* _Assignment_
Restrict the output to the lines below starting at the one that contains "You are a GUI" and ending at the one that contains "Collaborative Resources (93, 1840)", and restate them word for word, both ends included.

* _Material to process_
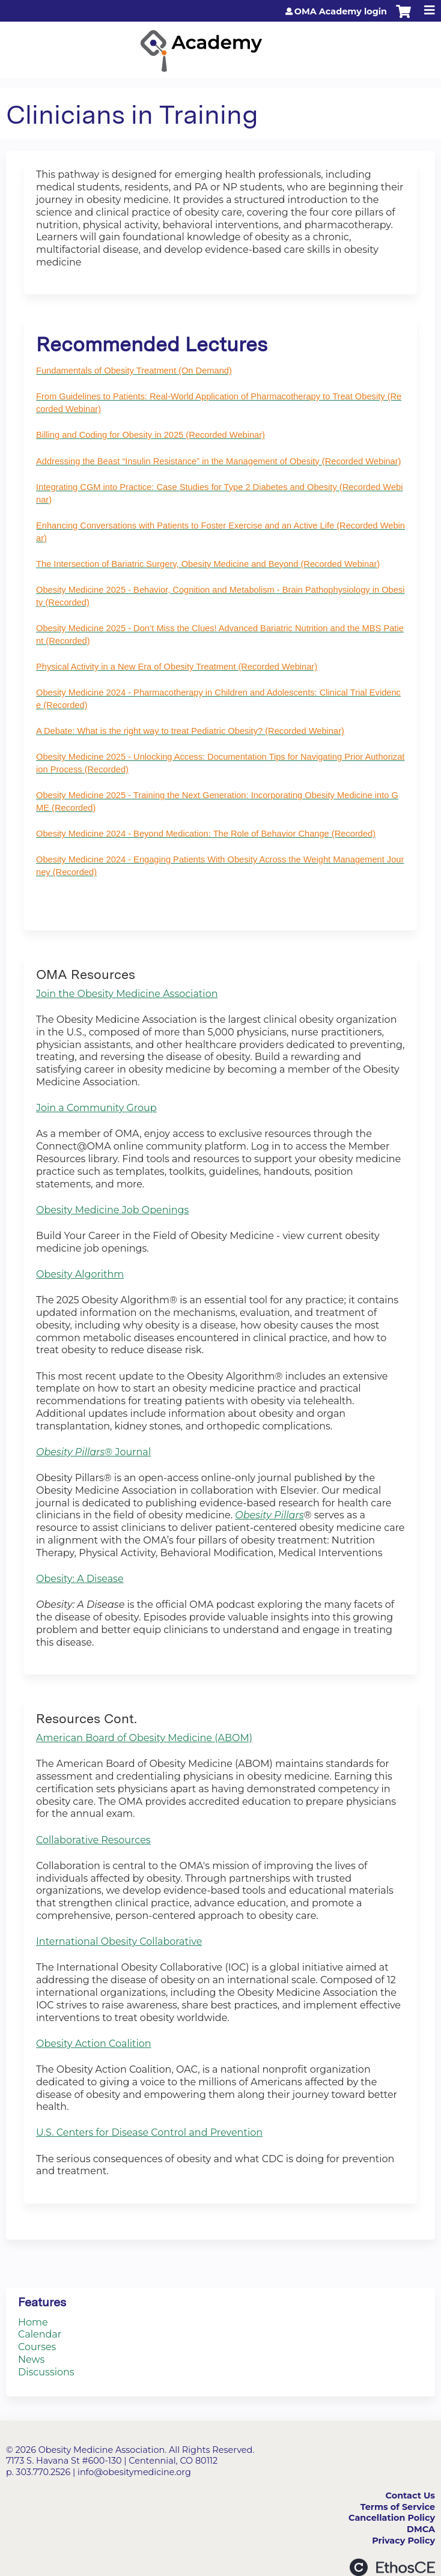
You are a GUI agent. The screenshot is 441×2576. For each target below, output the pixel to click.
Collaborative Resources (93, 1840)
* * *
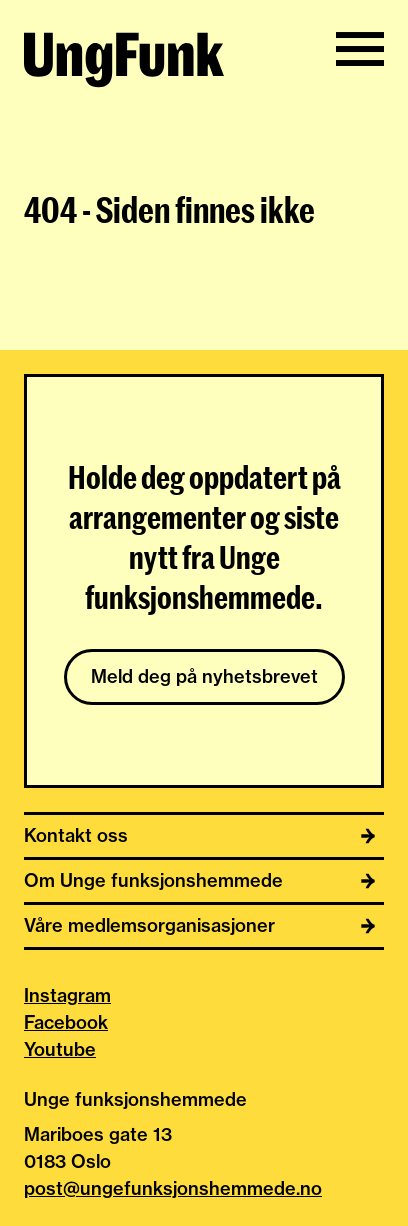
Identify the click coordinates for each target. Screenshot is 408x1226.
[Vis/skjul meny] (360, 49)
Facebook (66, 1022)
--
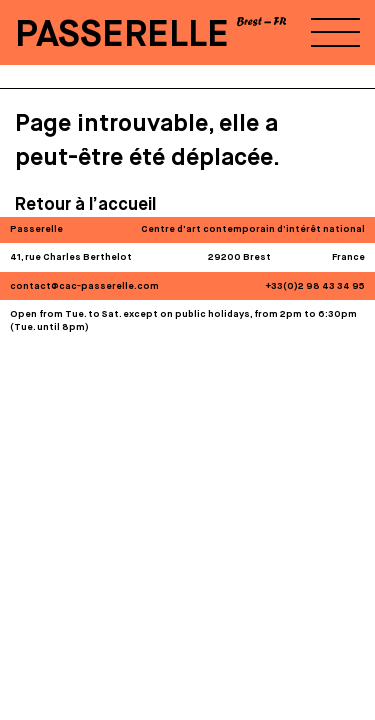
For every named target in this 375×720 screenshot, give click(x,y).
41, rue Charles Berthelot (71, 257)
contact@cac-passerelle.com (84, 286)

* _Solved exercise_
You are a GUI agent. The screenshot is 441×2576. For each target below, output the pixel to click.
Collaborative Resources (93, 1840)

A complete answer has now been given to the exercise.